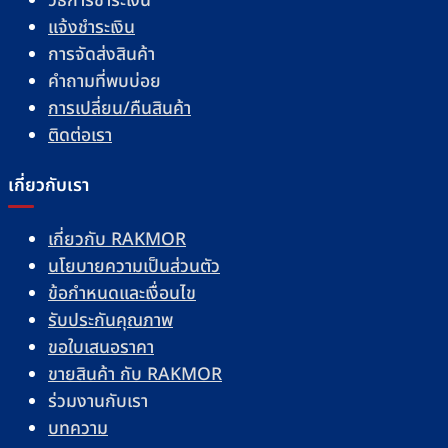
วิธีการชำระเงิน
แจ้งชำระเงิน
การจัดส่งสินค้า
คำถามที่พบบ่อย
การเปลี่ยน/คืนสินค้า
ติดต่อเรา
เกี่ยวกับเรา
เกี่ยวกับ RAKMOR
นโยบายความเป็นส่วนตัว
ข้อกำหนดและเงื่อนไข
รับประกันคุณภาพ
ขอใบเสนอราคา
ขายสินค้า กับ RAKMOR
ร่วมงานกับเรา
บทความ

== Work task ==
Reproduce only the lines running from the one that contains "ขอใบเสนอราคา" to the last line of the records.

== Result of the task ==
ขอใบเสนอราคา
ขายสินค้า กับ RAKMOR
ร่วมงานกับเรา
บทความ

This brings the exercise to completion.